Concepedia

Publication | Closed Access

The optimization of queries in relational databases

173

Citations

0

References

1980

Year

Robert Philip Kooi

Unknown Venue

TLDR

The paper presents a fully implemented system for optimizing and executing queries in relational databases. The system optimizes n‑table equi‑join QUEL queries for INGRES by modeling execution plans as binary trees of four operator types and using attribute‑distribution histograms to estimate costs, with extensive performance measurements. The system achieves at least tenfold speedups over INGRES, with accurate histogram‑based cost estimates yielding roughly 30% faster queries than uniform assumptions, and the model subsumes many existing algorithms.

Abstract

A fully implemented system for optimizing and executing queries for relational databases is described.

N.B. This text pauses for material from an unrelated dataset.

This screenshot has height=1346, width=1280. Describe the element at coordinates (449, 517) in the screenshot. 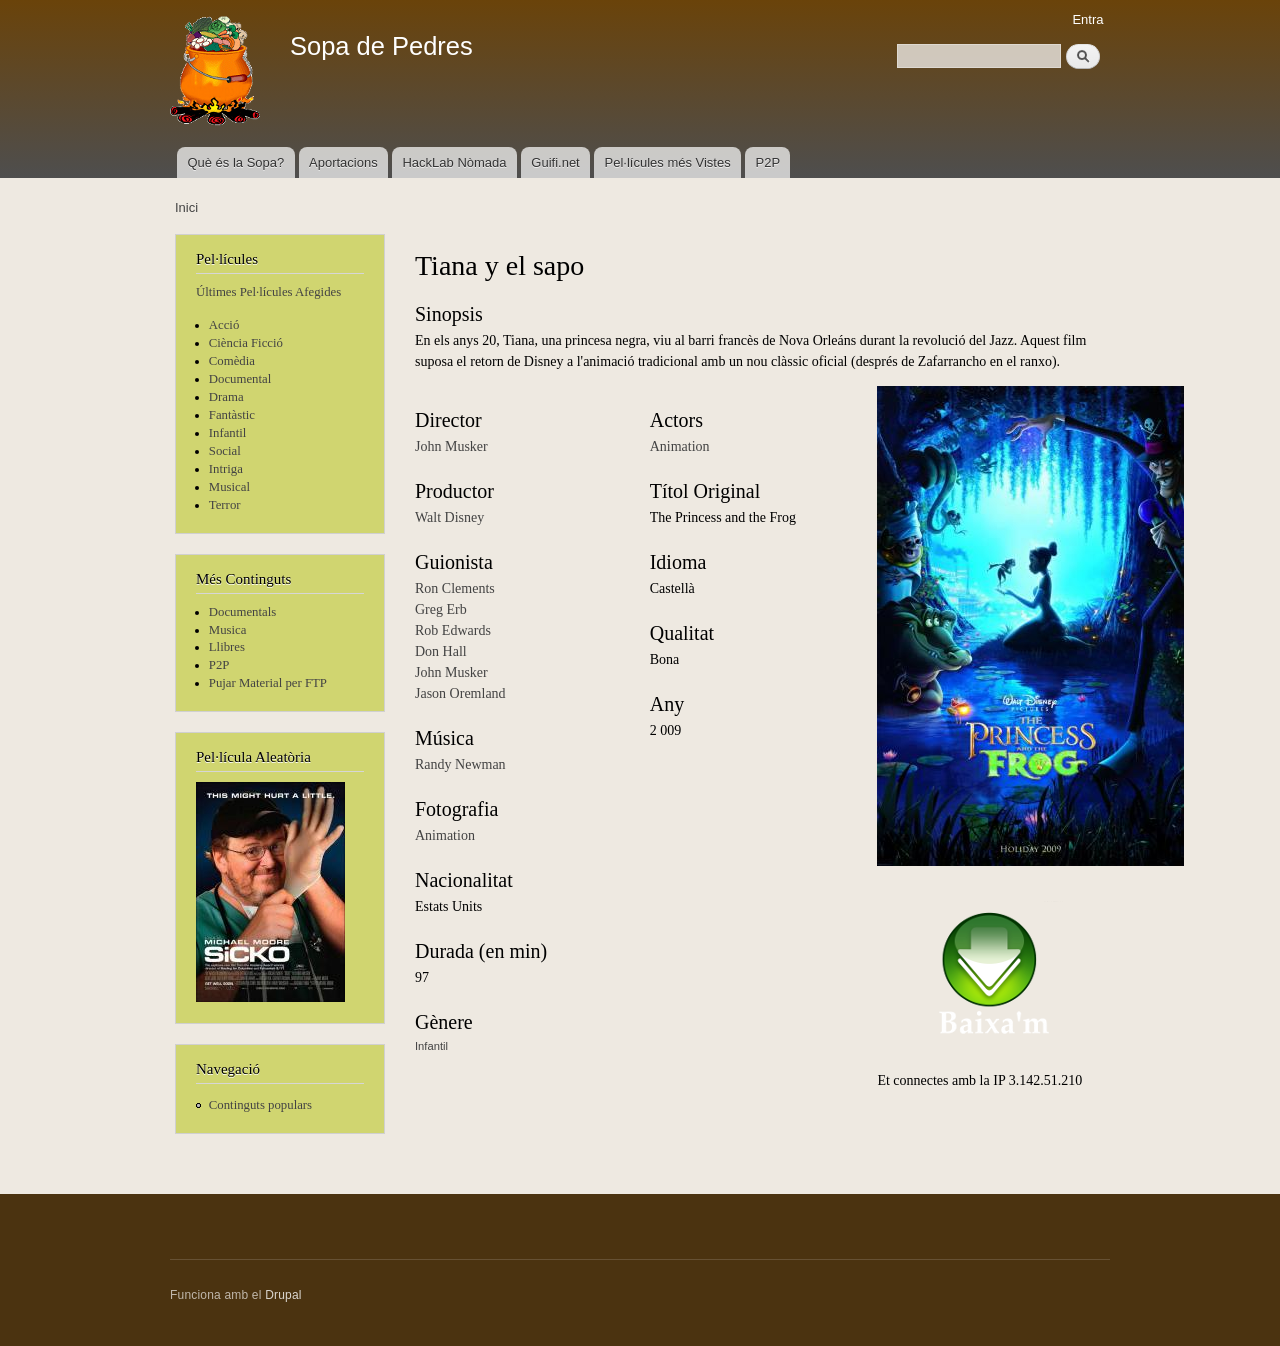 I see `Walt Disney` at that location.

The system optimizes n-table, equi-join queries written in QUEL, the query language supported by the INGRES relational database management system (DBMS). Tenfold and greater improvements in response time to complex queries have been achieved compared to INGRES. The system models query execution plans as binary trees where each node can be one of four operator types: join, restrict-project, reformat and disk-resident-scan. This model is shown to include many previously published algorithms in addition to many new ones. The system also uses histograms to represent information about attribute's distributions. This information is used to accurately determine query execution cost and results in queries which run approximately thirty percent faster than when the distributional information is not used (i.e., uniform distributions are assumed). Measurements are given comparing execution times for the new system and INGRES, comparing estimated and actual disk I/O with actual query execution time, and comparing the use of accurate distributional information stored in histograms with the use of uniform distributions.